“What do people gain from all their labors”
Ecclesiastes 1:3
While working in Kenya, we could afford a houseworker. Not only could we afford it, it was expected. Mama Fulani faithfully helped me do those daily routines that needed to be done and her work freed me to teach women to be leaders. I never resented her salary and would have paid more if I could. The Teacher who wrote the book of Ecclesiastes supports his claim of the futility, the “vanity of vanities, the meaninglessness of life by pointing out what today we might call the “circles of life.”
Generations come and go v.4,
the sun runs its daily cycle v. 5,
and rivers flow to the sea that is never full v.7.
What’s the point of these cycles that are built into life? Are they meaningless?
My first thought was that these routine, predictable cycles in life create a structure on which we hang our lives. As Tevy says in the opening of Fiddler on the Roof, traditions tell us who we are and what God expects of us. I highly recommend the little book Liturgy of the Ordinary by Tish Harrison Warren. The first chapter talks about the routine of making your bed when you get up in the morning.
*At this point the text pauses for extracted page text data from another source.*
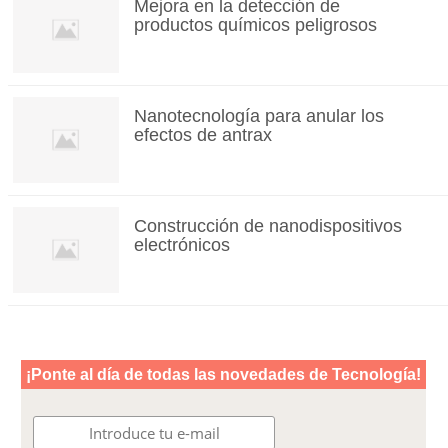
Mejora en la detección de
productos químicos peligrosos
Nanotecnología para anular los
efectos de antrax
Construcción de nanodispositivos
electrónicos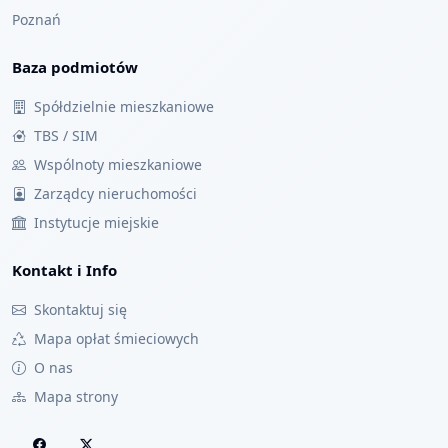
Poznań
Baza podmiotów
Spółdzielnie mieszkaniowe
TBS / SIM
Wspólnoty mieszkaniowe
Zarządcy nieruchomości
Instytucje miejskie
Kontakt i Info
Skontaktuj się
Mapa opłat śmieciowych
O nas
Mapa strony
That routine starts your day with successfully finishing a simple task. You have put something in order.
So how do routines, those backdrops of our lives become rituals, the backdrops for God’s hand supporting our lives? A friend referred me to Psalm 19:1-4
“The heavens declare the glory of God, the skies proclaim the work of his hands. Day after day they pour forth speech; night after night they reveal knowledge. They have no speech, they use no words; no sound is heard from them. Yet their voice goes out into all the earth, their words to the end of the world.”
We pondered if when a routine is infused with the awareness of God’s presence, it becomes a ritual that draws us to God. Whether we practice Tai Chi with the sunrise or do morning devotions in our favorite chair, we recognize that the sunrise is God saying, “Good morning.” The cycles of life can be meaningless routines we go through each day to deal with life’s challenges or when infused with the awareness that God is with us, they become rituals that change meaninglessness to meaning and purpose.
Pick one of those daily tasks, one of those circles of life, that can speak to you about God’s presence and loving concern. For example, I thought of taking out the trash on Tuesday morning. God wants to get rid of the trash in my life! Thank you, Lord. May that awareness transform meaninglessness and routine into ritual, meaning, blessing.